Exercise aim: Restate word for word the lines beginning with the one that contains "4、校园大门开闭时间为上午6：00—夜间11：30，" and ending at the bottom of the records below, both included.
[Material for this exercise Boundary: Start]
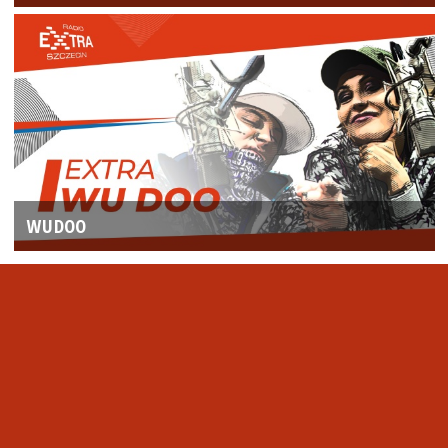
WUDOO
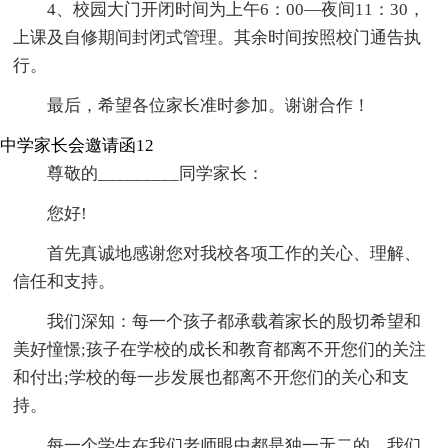
4、校园大门开闭时间为上午6：00—夜间11：30，
上课及自修期间封闭式管理。其余时间按照校门通告执
行。
最后，希望各位家长准时参加。谢谢合作！
中学家长会邀请函12
尊敬的_________同学家长：
您好!
首先真诚地感谢您对我校各项工作的关心、理解、
信任和支持。
我们深知：每一个孩子都承载着家长的殷切希望和
美好憧憬;孩子在学校的成长和教育都离不开您们的关注
和付出;学校的每一步发展也都离不开您们的关心和支
持。
每一个学生在我们老师眼中都是独一无二的，我们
[Material for this exercise Boundary: End]
Solution to the exercise:
4、校园大门开闭时间为上午6：00—夜间11：30，
上课及自修期间封闭式管理。其余时间按照校门通告执
行。
最后，希望各位家长准时参加。谢谢合作！
中学家长会邀请函12
尊敬的_________同学家长：
您好!
首先真诚地感谢您对我校各项工作的关心、理解、
信任和支持。
我们深知：每一个孩子都承载着家长的殷切希望和
美好憧憬;孩子在学校的成长和教育都离不开您们的关注
和付出;学校的每一步发展也都离不开您们的关心和支
持。
每一个学生在我们老师眼中都是独一无二的，我们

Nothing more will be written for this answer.